В таджикской гражданской войне и я, и большинство других российских журналистов однозначно поддерживал оппозицию. Объяснялось это достаточно просто: оппозиции противостояли люди с коммунистическими, просоветскими убеждениями.

Помню, как в 1991 году, то есть еще до войны, в Комсомолке была напечатана хвалебная статья об исламской партии возрождения Таджикистана с броским заголовком «Подпольный обком действует». Я разговорился с автором: «Эти исламисты, конечно, странные диковатые люди, но все лучше, чем коммунисты».

Таджикским исламистам, лишь слегка «разбавленным» демократами, очень благоволили российские демократы.

Так, осенью 1991 прокоммунистический Верховный Совет республики, разгневанный решением своего председателя Кадриддина Аслонова запретить социалистическую (бывшую коммунистическую) партию, сместил его и избрал нового лидера, бывшего первого секретаря таджикской компартии Набиева.

В ответ оппозиция начала бессрочный митинг протеста. Мирить их с коммунистами приехал Анатолий Собчак[13], прихвативший с собой американского политолога, бывшего советского журналиста Александра Янова[14].

Анатолий Собчак выступил перед митингующими о торжестве демократии. «Мы стояли с коллегами на ступеньках Верховного Совета, наблюдая за этим спектаклем. Собчак как Ильич вытянул руку вперёд, ожидая в ответ аплодисменты, но вот незадача. Наступил час намаза, и вся многотысячная толпа уткнулась лицами в расстеленные коврики, подняв зады вверх», – вспоминает журналистка Галина Гриднева.

Однако лично мне в Душанбе запомнился больше не Собчак, а Александр Янов. Новоявленный американец водрузил на стул ноги в красивых «ненашенских» носках. Для него было все ясно: «эти глупые коммунисты опять душат свободу и надо убедить их выполнить требования демонстрантов».

«Коммунисты» сдались на эти увещевания, и Рахмон Набиев сложил с себя полномочия до президентских выборов.
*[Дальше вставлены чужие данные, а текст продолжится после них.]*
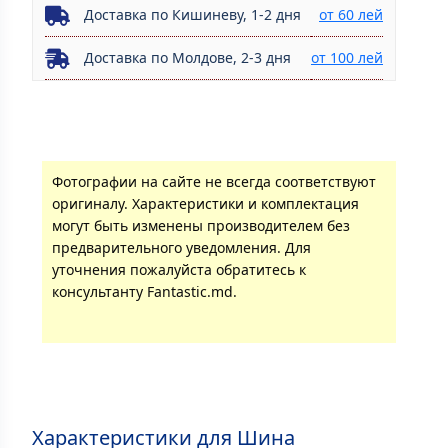
Доставка по Кишиневу, 1-2 дня
от 60 лей
Доставка по Молдове, 2-3 дня
от 100 лей
Фотографии на сайте не всегда соответствуют
оригиналу. Характеристики и комплектация
могут быть изменены производителем без
предварительного уведомления. Для
уточнения пожалуйста обратитесь к
консультанту Fantastic.md.
Характеристики для Шина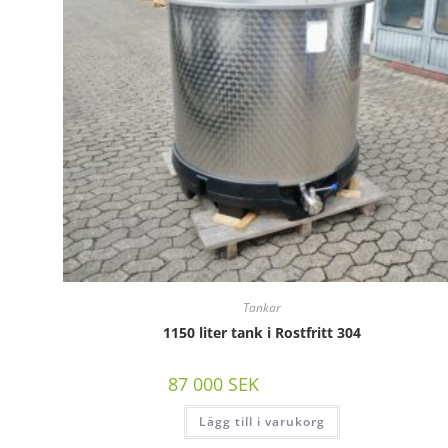
Tankar
1150 liter tank i Rostfritt 304
87 000
SEK
/st exkl moms
Lägg till i varukorg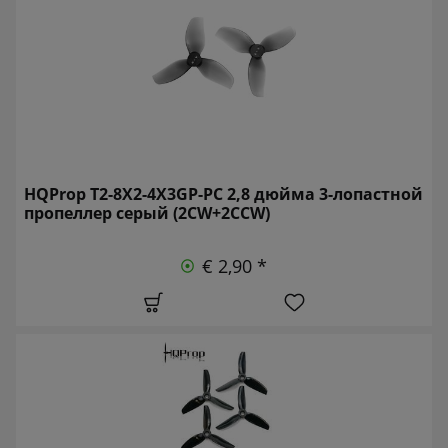
HQProp T2-8X2-4X3GP-PC 2,8 дюйма 3-лопастной
пропеллер серый (2CW+2CCW)
€ 2,90 *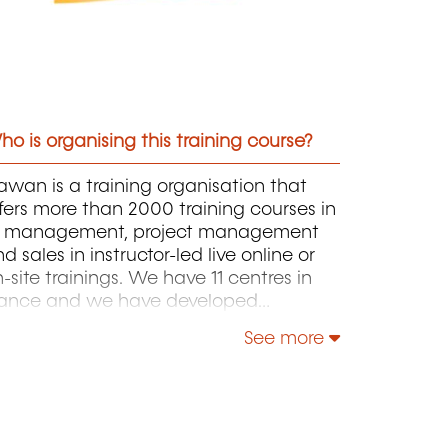
o is organising this training course?
wan is a training organisation that
fers more than 2000 training courses in
T, management, project management
d sales in instructor-led live online or
-site trainings. We have 11 centres in
rance and we have developed
rtnerships with local structures in
See more
russels, Luxembourg and Geneva. Our
talogue includes hundreds of topics:
ava, PHP, Webmaster, E-Marketing,
inux, Windows Server, Vmware,
tocad, Photoshop, IA etc. Our courses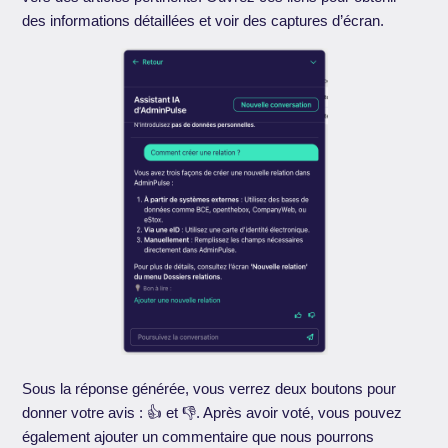
des informations détaillées et voir des captures d’écran.
Sous la réponse générée, vous verrez deux boutons pour
donner votre avis : 👍 et 👎. Après avoir voté, vous pouvez
également ajouter un commentaire que nous pourrons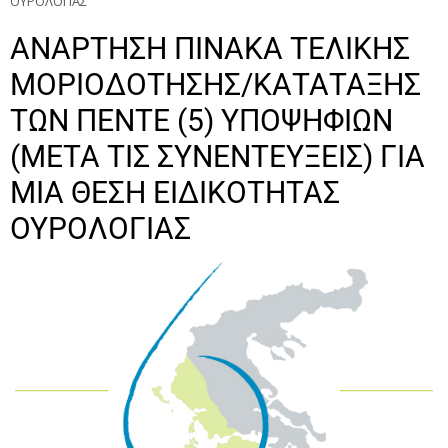
ΟΥΡΟΛΟΓΙΑΣ
ANAΡΤΗΣΗ ΠΙΝΑΚΑ ΤΕΛΙΚΗΣ
ΜΟΡΙΟΔΟΤΗΣΗΣ/ΚΑΤΑΤΑΞΗΣ
ΤΩΝ ΠΕΝΤΕ (5) ΥΠΟΨΗΦΙΩΝ
(ΜΕΤΑ ΤΙΣ ΣΥΝΕΝΤΕΥΞΕΙΣ) ΓΙΑ
ΜΙΑ ΘΕΣΗ ΕΙΔΙΚΟΤΗΤΑΣ
ΟΥΡΟΛΟΓΙΑΣ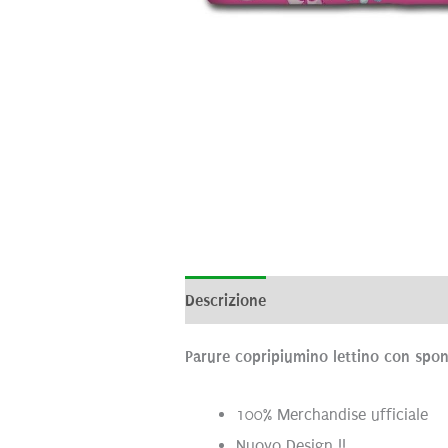
Descrizione
Informazioni aggiunti
Parure copripiumino lettino con spon
100% Merchandise ufficiale
Nuovo Design !!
Мудрые миротворцы уехали, а вскоре в Таджикистане началась бойня.

В реальности же, как раз не «коммунисты», а исламисты, слегка разбавленные местными «демократами», проявили чисто большевистское неуважение к мнению населения. Дело в том, что в 1991 кандидат от оппозиции талантливый кинорежиссер Давлат Худоназаров проиграл выборы Рахмону Набиеву. Оппозиция не смирилась с поражением и организовала многотысячные непрерывные митинги, плавно переросшие в гражданскую войну.

К российским журналистам очень хорошо относились обе противоборствующие стороны, проявляя к нам чисто восточное гостеприимство. Совсем по-другому воспринимались местные журналисты. На них смотрели, как на участников конфликта и меняли на военнопленных.
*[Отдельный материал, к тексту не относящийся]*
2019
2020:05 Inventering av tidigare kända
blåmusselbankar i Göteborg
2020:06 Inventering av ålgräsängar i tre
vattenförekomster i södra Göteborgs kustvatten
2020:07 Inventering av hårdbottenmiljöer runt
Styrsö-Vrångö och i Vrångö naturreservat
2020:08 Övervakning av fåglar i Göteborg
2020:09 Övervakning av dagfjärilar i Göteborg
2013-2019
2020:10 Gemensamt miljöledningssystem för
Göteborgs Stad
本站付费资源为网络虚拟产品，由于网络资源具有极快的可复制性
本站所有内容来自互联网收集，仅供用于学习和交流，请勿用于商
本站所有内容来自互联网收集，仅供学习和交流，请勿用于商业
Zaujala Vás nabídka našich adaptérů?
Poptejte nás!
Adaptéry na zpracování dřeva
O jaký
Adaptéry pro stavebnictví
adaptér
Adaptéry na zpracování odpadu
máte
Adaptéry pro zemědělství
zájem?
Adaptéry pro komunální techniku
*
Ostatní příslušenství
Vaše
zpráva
Помню, как присутствовал при обмене «оппозиционных журналистов». Ребят только что отпустили из тюрьмы, и они ехали в лагере таджикской оппозиции в Афганистане. Разговорился с одним парнем.

– Били каждый день. Почти не кормили. Полгода просидел.

– За что они тебя. Ты же вроде не такой и известный?

– Так поэтому так долго и держали. Известных меняли сразу.